Now approaching her ninth anniversary at ESPN, Baugh is at Augusta National this week overseeing ESPN.com’s robust coverage of the Masters Tournament. Joined by writers Mark Schlabach and Paolo Uggetti, she is navigating an event that can change at any moment.
“We start planning for the Masters as far out as we can, but obviously, the storylines are changing all the time,” said Baugh.
She arrived at the event on Sunday, and along with editing stories, one of her primary duties is planning and discussing the event with the writers as it progresses.
Because the event does not allow phones on the golf course, Schlabach and Uggetti must leave their cell phones in the media building when they go out to follow players, conduct interviews, etc.
“We have to talk through every single story if Mark’s going to go out on the course,” she said. “Before he leaves, we talk about exactly who he’s going to go and try to get quotes from and exactly what he’s working on. There’s a lot of planning in that.”
In addition to golf, Baugh also oversees several other ESPN.com sports verticals and the editors and reporters who work on those sports – tennis, Olympics, UFC, boxing, WWE, NHL, and the Trending team.
But her career almost went in a totally different direction.
After graduating from James Madison University, the Virginia Beach, Va., native did a brief stint at a magazine before moving to New York to work in fashion journalism.

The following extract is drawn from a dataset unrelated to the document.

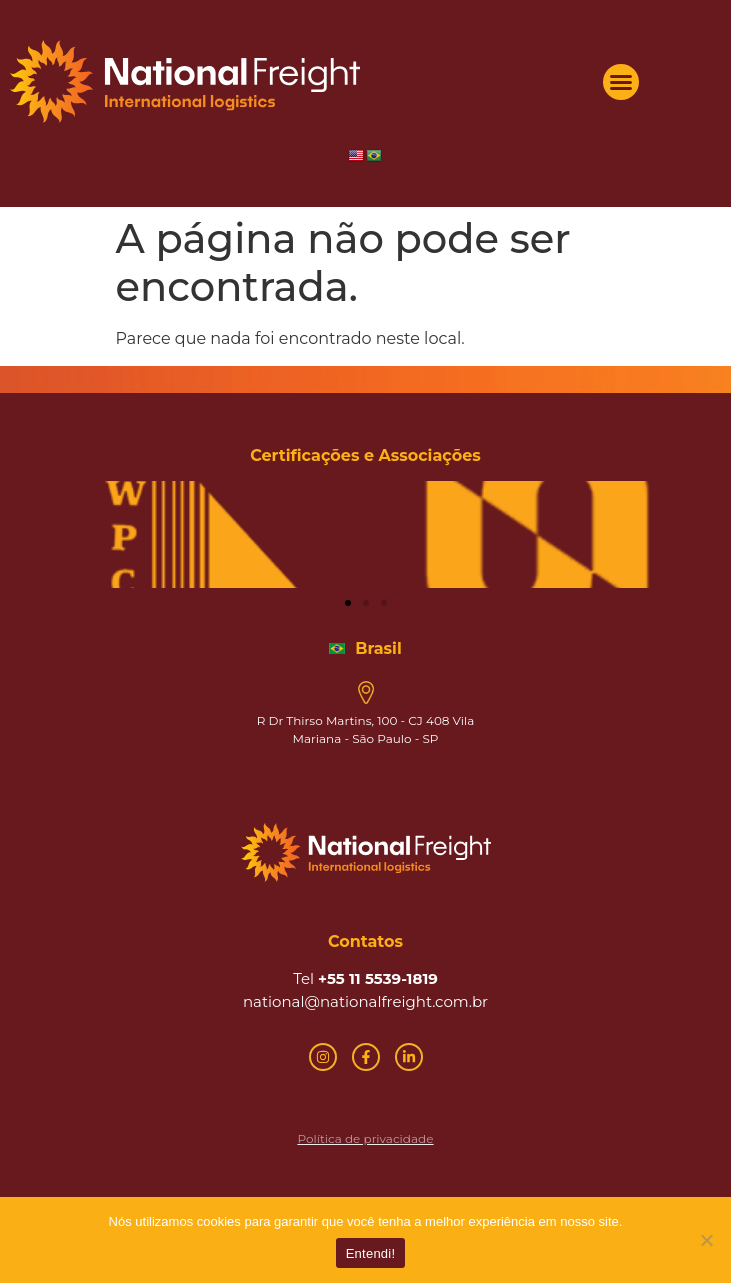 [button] (621, 82)
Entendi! (371, 1253)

While in college, she had done an internship in London at a fashion blog. But then a job with the Elite Daily blog brought her to sports and it led to her being noticed by ESPN.
She started at ESPN on the social team but moved to editorial in 2017, advancing steadily to her current role.

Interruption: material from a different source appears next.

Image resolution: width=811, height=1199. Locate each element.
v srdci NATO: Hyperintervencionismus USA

At JMU, Baugh studied media arts and design, and she spent the better part of three years working on The Breeze, the student newspaper.
“I loved sports and grew up a sports person,” she said. “I always wanted to get back into it. At The Breeze, I didn’t work on the sports desk but was as heavy into it as they’d let me be at the time. It’s where I did my journalism resume-building.
“I think my studies in journalism and work at the paper really prepped me for a future in this industry.”